Architecture & Flow of Funds

The BoringVault was built from the ground up to be the most secure and flexible framework for building enterprise-grade DeFi products.

Overview

Veda's BoringVault is built on a modular architecture with minimal core contract logic (~100 lines of code, hence "boring"). Rather than embedding complex functionality into a single contract, the system delegates specific responsibilities to purpose-built external modules. This separation enhances security - each module can be audited, upgraded, and restricted independently while keeping the core vault contract simple and predictable.

The BoringVault is the central contract where all vault funds are custodied. It minimizes internal logic by delegating responsibilities to purpose-built external modules. The Teller handles deposits and withdrawals — minting shares on deposit at the exchange rate provided by the Accountant, enforcing share lock periods to protect against MEV, and burning shares on withdrawal. The Accountant publishes the vault's exchange rate with onchain safety checks that limit update frequency and constrain rate movements.

Strategy execution is governed by the Manager, which stores all permitted operations in a Merkle tree and verifies each rebalance action against it, ensuring only pre-authorized protocol interactions can occur. The DecoderAndSanitizer provides an additional layer of validation by decoding and checking calldata for every external call the vault makes. An optional Hook module can enforce custom logic before share transfers, enabling compliance features like address whitelisting or transfer restrictions.

For withdrawals, the BoringQueue implements a time-delayed, solver-based process: users submit a withdrawal request, and after a configurable maturity period, third-party solvers fulfill it by delivering the underlying assets. The BoringQueue serves as the standard withdrawal method and as a fallback when instant withdrawal buffers have insufficient liquidity.

Flow of Funds

The following describes the lifecycle of assets through a Veda vault — from deposit through strategy deployment to withdrawal. At every stage, funds remain onchain: held in the BoringVault contract, deployed into DeFi protocol positions managed by the vault, or in transit through the withdrawal process.

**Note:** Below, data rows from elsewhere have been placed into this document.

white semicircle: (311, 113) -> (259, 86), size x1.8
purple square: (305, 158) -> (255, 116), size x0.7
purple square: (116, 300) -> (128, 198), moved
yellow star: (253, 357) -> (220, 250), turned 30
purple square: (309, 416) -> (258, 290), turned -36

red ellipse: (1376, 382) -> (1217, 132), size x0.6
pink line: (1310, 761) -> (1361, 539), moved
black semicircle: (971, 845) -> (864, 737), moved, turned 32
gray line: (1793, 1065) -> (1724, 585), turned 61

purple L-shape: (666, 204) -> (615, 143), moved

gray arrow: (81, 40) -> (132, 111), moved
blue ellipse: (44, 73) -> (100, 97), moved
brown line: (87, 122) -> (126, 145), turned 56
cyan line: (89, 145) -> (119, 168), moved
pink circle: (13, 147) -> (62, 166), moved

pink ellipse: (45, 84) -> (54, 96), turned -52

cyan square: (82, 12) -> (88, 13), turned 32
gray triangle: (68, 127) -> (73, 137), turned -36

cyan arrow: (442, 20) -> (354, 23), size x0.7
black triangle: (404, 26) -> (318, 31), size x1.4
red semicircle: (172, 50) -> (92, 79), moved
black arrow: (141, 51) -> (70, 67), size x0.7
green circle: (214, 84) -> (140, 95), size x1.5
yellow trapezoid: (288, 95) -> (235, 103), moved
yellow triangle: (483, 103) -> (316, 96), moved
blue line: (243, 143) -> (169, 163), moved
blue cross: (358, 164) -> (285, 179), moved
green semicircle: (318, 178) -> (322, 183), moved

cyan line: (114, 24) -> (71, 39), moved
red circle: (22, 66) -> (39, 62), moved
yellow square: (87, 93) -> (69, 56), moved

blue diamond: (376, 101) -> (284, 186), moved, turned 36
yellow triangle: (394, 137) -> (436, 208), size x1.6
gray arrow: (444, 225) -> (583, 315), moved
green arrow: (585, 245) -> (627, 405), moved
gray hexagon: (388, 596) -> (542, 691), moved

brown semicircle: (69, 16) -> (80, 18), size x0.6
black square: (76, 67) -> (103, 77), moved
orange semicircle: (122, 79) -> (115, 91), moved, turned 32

  1. Deposit — The user deposits assets (e.g., USDC or USDT) through the Teller and receives vault share tokens (e.g., vUSD) in return. The Teller retrieves the current exchange rate from the Accountant to determine how many shares to mint.

  2. Vault custody — Deposited assets are held in the BoringVault contract awaiting strategy deployment.

  3. Strategy deployment — The Curator submits a rebalance message with a Merkle proof to the Manager. The Manager verifies the operation against the Merkle tree whitelist — which encodes every permitted target contract, function call, and parameter — and, if valid, deploys the vault's assets into approved DeFi protocols such as Aave, Morpho, Euler, and others.

  4. Withdrawal — When a user wants to exit, they submit a withdrawal request to the Withdrawal Queue, sending their vault shares and receiving the underlying assets in return. Separating the withdrawal logic from the core vault contract provides additional security isolation — the BoringVault itself never needs to implement complex exit logic.

  5. Exchange rate updates — The Oracle provides pricing information to the Accountant, which calculates and updates the vault's exchange rate to reflect earned yield. Onchain safety checks limit update frequency and constrain how much the rate can change between updates.